偶然見つけた空き家で束の間の休息を取る……
()内はト書き、SEの挿入などにご活用ください。
偶然見つけた空き家で束の間の休息を取る……
()内はト書き、SEの挿入などにご活用ください。
本編
(屋根を叩きつけるような雨音)
(入口のドアが軋むような音を立てながら開く。)
(メイドが薪を抱えて部屋に入ってきて、ドアが閉まる。)
殿下、今日はここで暖を取る事と致しましょう
(メイドは薪を暖炉に放り投げて手際よく火を点ける)
さあ、こちらの長椅子にお掛けになってください
私も座れ、ですか?いけませんわ。ただの従者が殿下と同じ椅子に座るなど……。え?この間こっそり玉座に座ってただろう?…え、見てらしたんですか?じゃなかった…うふふ、何の事やら……そんな、サボりついでに玉座の感触が気になって座ってみた、なんて事……ありませんわ
……なんでしょうかそのため息は……。お前はいつも通り、ですか?ええまあ、こんな時こそ明るく楽しく振舞いませんと。

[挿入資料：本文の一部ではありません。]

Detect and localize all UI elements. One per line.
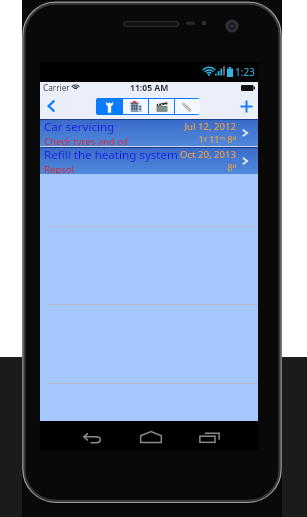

ほらほら、殿下の笑顔も素敵なのですから、笑う事を忘れてはいけませんよ?
いいから座れ?……はあ、そこまでおっしゃられるなんて……もしかして、人肌が恋しくなっておられます?そうならそうと言ってくださいよ~。それとも、殿下ともあろうお方が寂しいから横に座ってとは言いづらいですか?私達の仲でそんな見栄を張った所で…(笑)
という訳でお隣失礼いたしますわ
(沈黙が続く)
……震えておられるのですか?殿下。……大丈夫です。陛下も、そして城の者たちも、殿下を送り出したのは国の未来に繋がる、希望の一手として殿下を送り出したのです。……だから、城の皆もきっと大丈夫ですよ
それでも不安ですよね……。分かります。……そういえば、こんな物がありました。……じゃん!はい、耳かきです。え?なんで持っているのかって?う~ん、あの喧騒の中で、身支度をしている時に、たまたま目に着いたんです。気が付いたら荷物と一緒にしまい込んでしまいました
ああ、懐かしいですね……。殿下が幼い時には毎日のように耳かきをせがんでこられましたよね……。ふふっ。あの時の殿下は可愛かったですね~。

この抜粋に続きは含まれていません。